Overview:
A team led by MTN’s General Manager for Corporate Services, Dennis Kakonge, said the current tax on mobile money cash withdrawals creates an unfair burden when compared to other withdrawal channels such as ATMs and banking services, which are more accessible to middle-income earners.
Telecommunications operators have asked Parliament to revise the 0.5 percent tax on mobile money cash withdrawals, warning that the levy disproportionately affects low-income Ugandans who depend on the service daily.
Appearing before legislators, a team led by MTN’s General Manager for Corporate Services, Dennis Kakonge, said the current tax on mobile money cash withdrawals creates an unfair burden when compared to other withdrawal channels such as ATMs and banking services, which are more accessible to middle-income earners.
“When you send money for Parish Development Model, Emyooga, women down there will suffer the tax burden, they are your taxpayers,” said Kakonge, adding that “the levy is not even comparable to other markets.”
MTN Uganda and Airtel Uganda officials appeared before the Committee on Finance, Planning and Economic Development chaired by Hon. Amos Kankunda, on Wednesday, 15 April 2026.
Kakonge explained that currently when an MTN mobile money user withdraws cash, one pays 0.5 percent excise duty on the withdrawn value but not the service fee. Such that a Shs500,000 withdrawal incurs Shs2,500 in excise duty on the transaction value, plus 15 percent on the service fee.
“This creates tax burden, Uganda taxes mobile money transactions more heavily than markets with larger digital economies and higher income, there is a need to address this challenge,” Kakonge said.
The telecoms proposed a reduction of the tax from 0.5 percent to 0.25 percent, with a cap of Shs5,000 per transaction, arguing that a lower rate would stimulate usage and ultimately boost government revenue. Kakonge said projections by the operators indicate that a 0.25 percent tax could generate up to Shs80 billion in mobile money revenue collections.
“The more we encourage transactions, the more the mobile money users and the more revenue in a long-term,” Kakonge said.
He also urged Parliament to remove import duties on entry-level smartphones, noting that high taxes have made the devices unaffordable for many Ugandans and encouraged smuggling. Kakonge said the Uganda Revenue Authority has repeatedly raised concerns about phones entering the market without paying taxes.

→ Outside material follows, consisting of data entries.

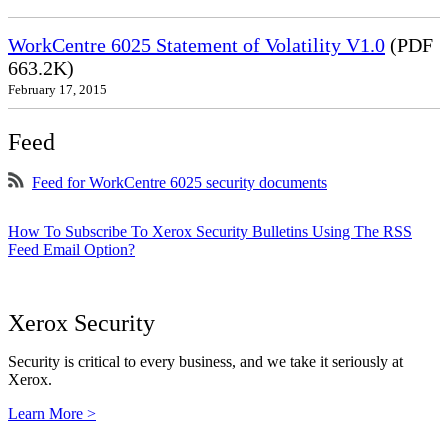
WorkCentre 6025 Statement of Volatility V1.0
(PDF
663.2K)
February 17, 2015
Feed
Feed for WorkCentre 6025 security documents
How To Subscribe To Xerox Security Bulletins Using The RSS
Feed Email Option?
Xerox Security
Security is critical to every business, and we take it seriously at
Xerox.
Learn More >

He added that the high cost of smartphones has limited digital participation, leaving many Ugandans unable to access online services.
The MPs, however, tasked MTN Uganda to improve network connectivity across the country, citing persistent gaps in service delivery, particularly in tourism areas.
“If you met the tourism operators and hoteliers, they would spend all day complaining that you enter a place like Bwindi and there is no network. When we were in campaigns, you would reach a village where you could not communicate yet you are licenced to cover the whole country,” said Hon. Dicksons Kateshumbwa, the Sheema Municipality representative.
Otuke County MP, Paul Omara, expressed concern over high mobile money charges, saying they discourage usage and undermine financial inclusion. He urged operators to review transaction fees to make services more affordable.
Mbale Industrial Division MP, Hon. Karim Masaba, asked MTN to maintain current charges on agent banking services, noting that they remain affordable and widely preferred over long banking queues.